> _Exercise prompt_: Everything in the entries is to be written out exactly, except for the pictures.

____

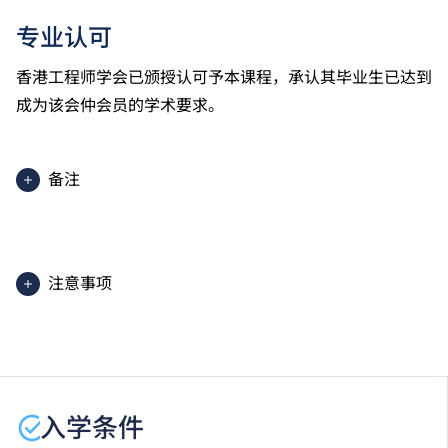
专业认可
香港工程师学会已颁授认可予本课程，承认其毕业生已达到
成为该会仲会员的学术要求。
备注
2025入学分数即2025年度获取录学生于香港中学文凭
考试中最佳五科成绩（包括中国语文及英国语文）的分
数。分数只供参考。（分数对应为：5**=7分；5*=6
注意事项
分；5=5分；4=4分；3=3分；2=2分；1=1分）
课程内容只适用于本地申请人。有关
非本地申请人
之课
程资料，请
按此
。
学生或须于其他VTC院校上课。VTC可因应情况取消任
何课程、修正课程名称、内容或更改开办课程的院校／
入学条件
分校／上课地点。
详情请与工程学系联络：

____

> _Output for this exercise_:
专业认可
香港工程师学会已颁授认可予本课程，承认其毕业生已达到
成为该会仲会员的学术要求。
备注
2025入学分数即2025年度获取录学生于香港中学文凭
考试中最佳五科成绩（包括中国语文及英国语文）的分
数。分数只供参考。（分数对应为：5**=7分；5*=6
注意事项
分；5=5分；4=4分；3=3分；2=2分；1=1分）
课程内容只适用于本地申请人。有关
非本地申请人
之课
程资料，请
按此
。
学生或须于其他VTC院校上课。VTC可因应情况取消任
何课程、修正课程名称、内容或更改开办课程的院校／
入学条件
分校／上课地点。
详情请与工程学系联络：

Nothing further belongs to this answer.